Male hamsters usually have prominent testicles, which you can observe when they’re on their backs or grooming their genital area. Female hamsters have 6 pairs of nipples, although these might be challenging to see due to their long fur.
If your hamster is tamed, examining the genitalia and anogenital distance can provide clues. Female hamsters have a very short gap between their sexual organ and anus, often with a bald area.

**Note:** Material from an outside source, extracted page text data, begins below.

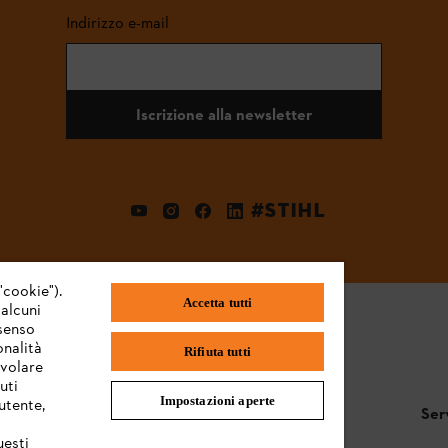
Indirizzo e-mail
Iscrizione alla newsletter
#STIHL
"cookie").
Accetta tutti
 alcuni
nsenso
onalità
Rifiuta tutti
evolare
uti
Impostazioni aperte
utente,
STIHL FAQ
Ser
uesti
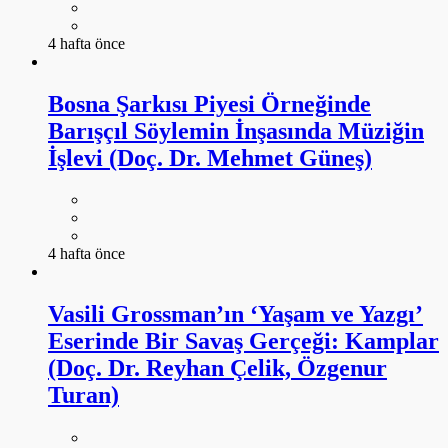
4 hafta önce
Bosna Şarkısı Piyesi Örneğinde
Barışçıl Söylemin İnşasında Müziğin
İşlevi (Doç. Dr. Mehmet Güneş)
4 hafta önce
Vasili Grossman’ın ‘Yaşam ve Yazgı’
Eserinde Bir Savaş Gerçeği: Kamplar
(Doç. Dr. Reyhan Çelik, Özgenur
Turan)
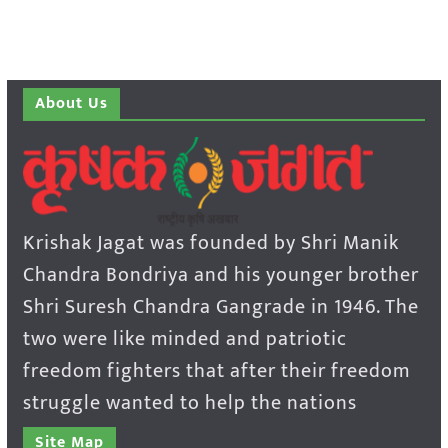
About Us
Krishak Jagat was founded by Shri Manik
Chandra Bondriya and his younger brother
Shri Suresh Chandra Gangrade in 1946. The
two were like minded and patriotic
freedom fighters that after their freedom
struggle wanted to help the nations
Site Map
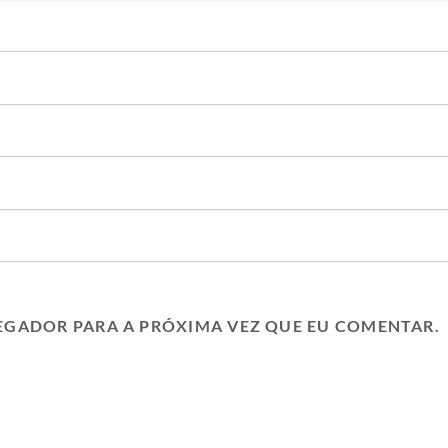
EGADOR PARA A PRÓXIMA VEZ QUE EU COMENTAR.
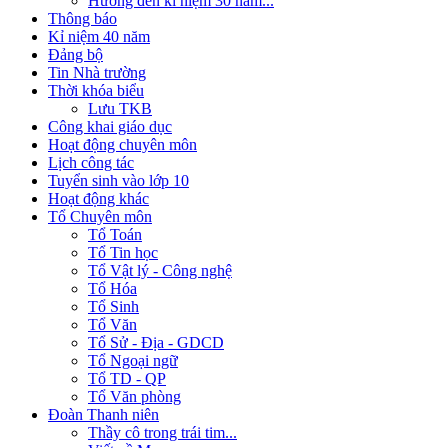
Hướng đến kỉ niệm 30 năm...
Thông báo
Kỉ niệm 40 năm
Đảng bộ
Tin Nhà trường
Thời khóa biểu
Lưu TKB
Công khai giáo dục
Hoạt động chuyên môn
Lịch công tác
Tuyển sinh vào lớp 10
Hoạt động khác
Tổ Chuyên môn
Tổ Toán
Tổ Tin học
Tổ Vật lý - Công nghệ
Tổ Hóa
Tổ Sinh
Tổ Văn
Tổ Sử - Địa - GDCD
Tổ Ngoại ngữ
Tổ TD - QP
Tổ Văn phòng
Đoàn Thanh niên
Thầy cô trong trái tim...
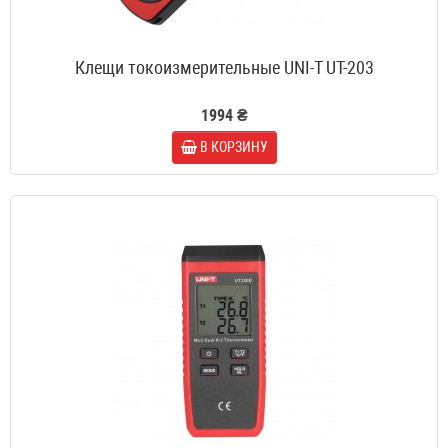
Клещи токоизмерительные UNI-T UT-203
1994 ₴
В КОРЗИНУ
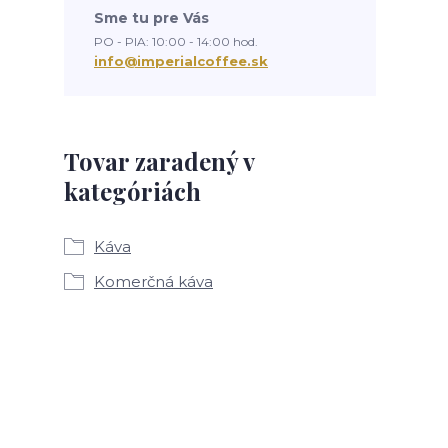
Sme tu pre Vás
PO - PIA: 10:00 - 14:00 hod.
info@imperialcoffee.sk
Tovar zaradený v
kategóriách
Káva
Komerčná káva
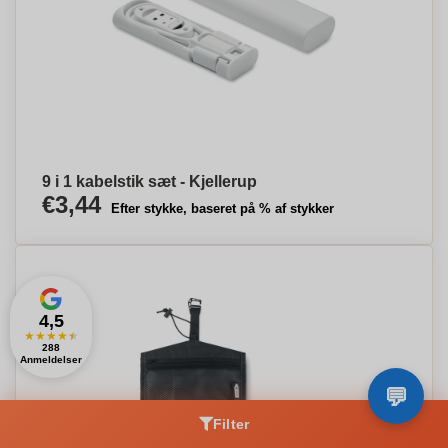
9 i 1 kabelstik sæt - Kjellerup
€3,44
Efter stykke, baseret på % af stykker
4,5
★
★
★
★
★
288
Anmeldelser
Filter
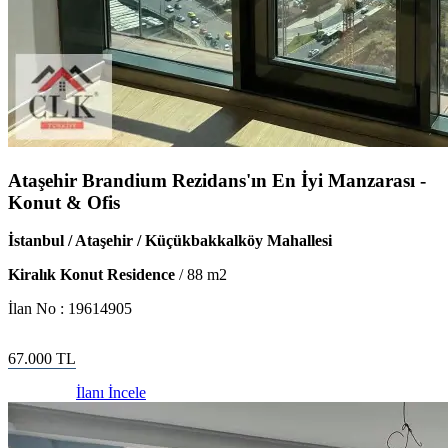
Ataşehir Brandium Rezidans'ın En İyi Manzarası -
Konut & Ofis
İstanbul / Ataşehir / Küçükbakkalköy Mahallesi
Kiralık Konut Residence
/
88
m2
İlan No :
19614905
67.000
TL
İlanı İncele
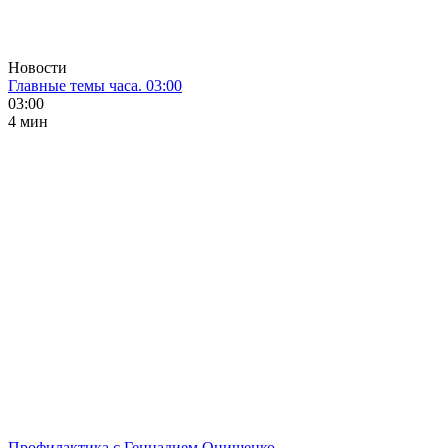
Новости
Главные темы часа. 03:00
03:00
4 мин
Профилактика с Геннадием Онищенко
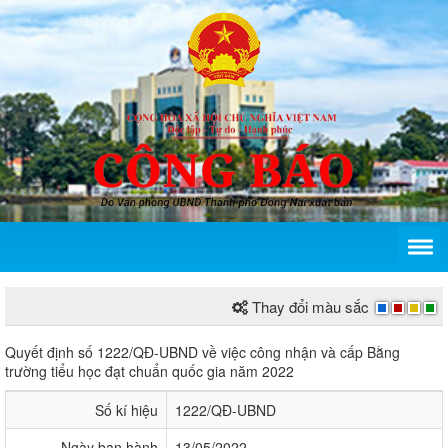
Thay đổi màu sắc
Quyết định số 1222/QĐ-UBND của Ủy ban nhân dân 
Quyết định số 1222/QĐ-UBND về việc công nhận và cấp Bằng
trường tiểu học đạt chuẩn quốc gia năm 2022
Số kí hiệu
1222/QĐ-UBND
Ngày ban hành
13/05/2022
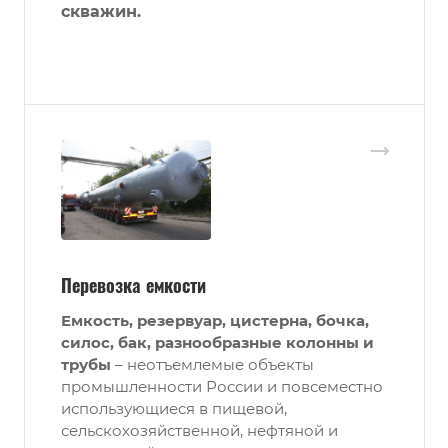
скважин.
Перевозка емкости
Емкость, резервуар, цистерна, бочка,
силос, бак, разнообразные колонны и
трубы
– неотъемлемые объекты
промышленности России и повсеместно
использующиеся в пищевой,
сельскохозяйственной, нефтяной и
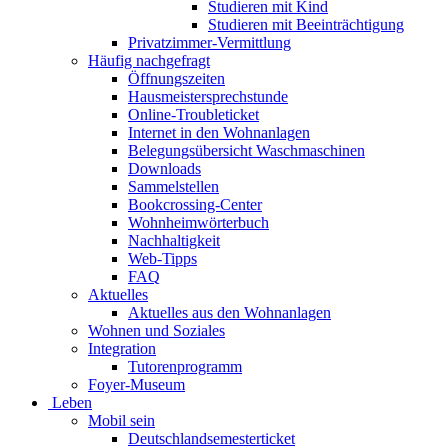
Studieren mit Kind
Studieren mit Beeinträchtigung
Privatzimmer-Vermittlung
Häufig nachgefragt
Öffnungszeiten
Hausmeistersprechstunde
Online-Troubleticket
Internet in den Wohnanlagen
Belegungsübersicht Waschmaschinen
Downloads
Sammelstellen
Bookcrossing-Center
Wohnheimwörterbuch
Nachhaltigkeit
Web-Tipps
FAQ
Aktuelles
Aktuelles aus den Wohnanlagen
Wohnen und Soziales
Integration
Tutorenprogramm
Foyer-Museum
Leben
Mobil sein
Deutschlandsemesterticket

In males, the gap is larger, and hair is present.
Other differences include:
- Male hamsters are generally larger in appearance than females.
- Females have a more rounded rear compared to the elongated rear of males.
- Male hamsters possess more prominent scent glands on their flanks or belly.
For certainty, consulting a veterinarian can help determine the hamster’s sex.
How much does a Teddy Bear Hamster cost?
Acquiring a Teddy Bear Hamster doesn’t have to break the bank; adoption is cost-effective. If you purchase from a breeder or pet store, the price typically ranges to $20.
However, while the initial cost of a hamster might be affordable, it’s important to consider additional expenses for necessary supplies, food, and bedding. Here’s a breakdown of potential costs to help you budget:
- Cage: Teddy Bear Hamsters can reach 5-7 inches, necessitating a spacious cage. Costs range from $20 to $100. DIY enthusiasts might find instructions for creating a hamster bin cage.
- Bedding: Hamsters are natural burrowers, so sufficient bedding is essential. A layer of about 6 inches using paper-based bedding costs between $12 and $40.
- Food Dish: A simple food dish, costing around $5, is important for feeding.
- Water Bottle: A daily-filled plastic or glass water bottle costs about $6-$12.
- Hideout: Hamsters require a secure retreat; hideouts range from $5 to $12 based on material.
- Chew Toys: Toys for dental health generally cost around $2.
- Toys: Teddy Bear Hamsters are active and need stimulation. Tunnels, tubes, and bridges costing $5-$10 (material dependent) offer activity.
- Wheel: A hamster wheel (8-12 inches) for energy release ranges up to $40.
- Food: Nutritious pre-made pellet and seed mix from a pet store costs around $18.
- Carrier: A carrier isn’t an immediate necessity but is useful for vet trips. Basic carriers are about $10-$12, or DIY versions can be made with existing boxes.
It’s wise to keep some funds aside for potential veterinary expenses, as unexpected illnesses can arise.
Remember, the investment goes beyond initial costs. Proper care, attention, and medical needs will improve your hamster’s happiness.